Question

function BigObject() {
  var a = '';
  for (var i = 0; i <= 0xFFFF; i++) a += String.fromCharCode(i);
  return new String(a); // Turn this into an actual object
}

// iife 1 / window gets compressed into w
(function (w, $) {
    var x = new BigObject();
    $("#foo").click(function () {
      w._gaq.push("foo");
    });
})(window, window.jQuery);

// iife 2 / window reference left global
(function ($) {
    var x = new BigObject();
    $("#foo").click(function () {
      window._gaq.push("foo");
    });
})(window.jQuery);

Given my minimal understanding of garbage-collection and how items are held in memory, it seems like 1 might cause some memory issues when compared with 2. More of an academic question at this point than an actual bottleneck... Ball help?

Was it helpful?

Solution

You're thinking of garbage collection backwards.
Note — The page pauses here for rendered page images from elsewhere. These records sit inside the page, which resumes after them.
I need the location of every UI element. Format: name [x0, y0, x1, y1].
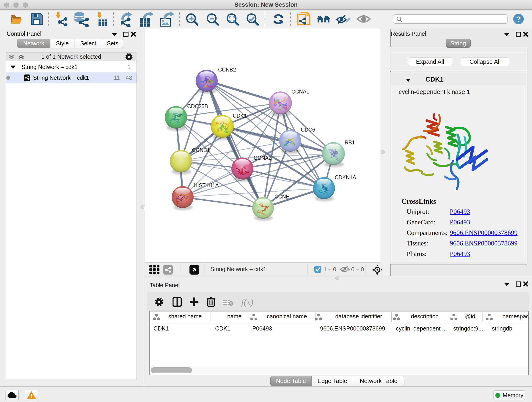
svg-text:CDC25B: CDC25B	[187, 103, 208, 109]
svg-text:CDC6: CDC6	[301, 127, 315, 133]
svg-text:CCNA2: CCNA2	[254, 155, 272, 161]
svg-text:CCNE1: CCNE1	[274, 194, 292, 200]
svg-text:CDK1: CDK1	[233, 113, 247, 119]
svg-text:HIST1H1A: HIST1H1A	[194, 182, 219, 188]
svg-text:CCNB1: CCNB1	[192, 147, 210, 153]
svg-text:CDKN1A: CDKN1A	[335, 174, 356, 180]
svg-text:RB1: RB1	[345, 140, 355, 146]
svg-text:CCNB2: CCNB2	[218, 67, 236, 73]
svg-text:CCNA1: CCNA1	[291, 89, 309, 95]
Broadly speaking, things are marked as garbage when you can't trace from a root to them. Having a local reference to the global object does not mean the global object has a reference to you, so it doesn't affect the lifetime of anything.

OTHER TIPS

If you were to do this the other way:

(function (w) {

    var name = "bob",
        obj1 = { a : 1, b : 2 },
        obj = (function () {
            var a = obj1,
                return { items : a, getName : function () { return name; } };
        }());

    w.thing = obj;
}(window));

Now you're running into garbage-hindrances. Window has a reference to obj. Obj has a reference to obj1, and has a function with a reference to name...

...so none of the stuff inside of either of these closure is garbage-collectable, until the program has absolutely no references left of window.thing.